▸ Material for this task:
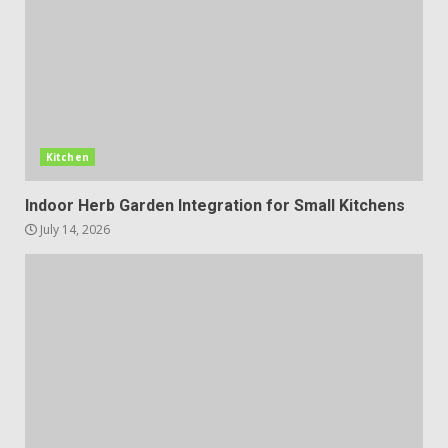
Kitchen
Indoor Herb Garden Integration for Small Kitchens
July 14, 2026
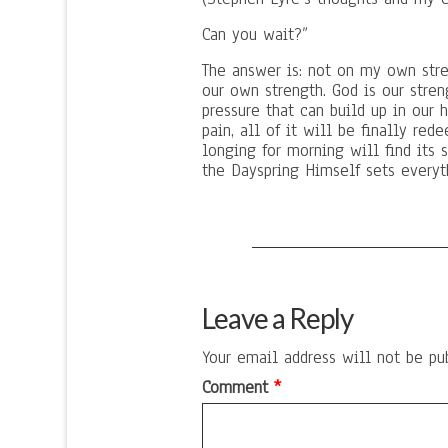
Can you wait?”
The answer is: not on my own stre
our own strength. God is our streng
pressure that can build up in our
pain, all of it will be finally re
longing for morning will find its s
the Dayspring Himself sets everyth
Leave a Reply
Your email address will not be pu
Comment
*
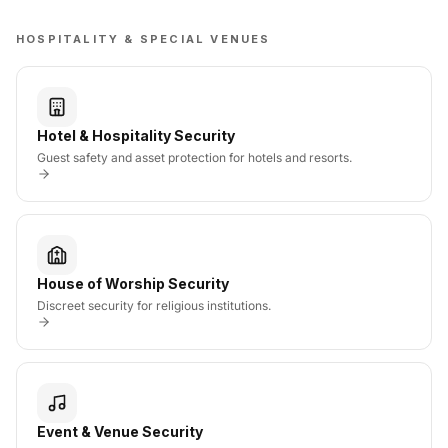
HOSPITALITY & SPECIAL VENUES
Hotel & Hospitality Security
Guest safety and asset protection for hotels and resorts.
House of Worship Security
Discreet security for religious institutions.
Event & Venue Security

▸ Exercise description: What is needed is an exact copy of the lines from the one containing "Leave a Reply" through the last line of the records, with every picture left out.

▸ Output:
Leave a Reply
Your email address will not be pu
Comment
*
HOSPITALITY & SPECIAL VENUES
Hotel & Hospitality Security
Guest safety and asset protection for hotels and resorts.
House of Worship Security
Discreet security for religious institutions.
Event & Venue Security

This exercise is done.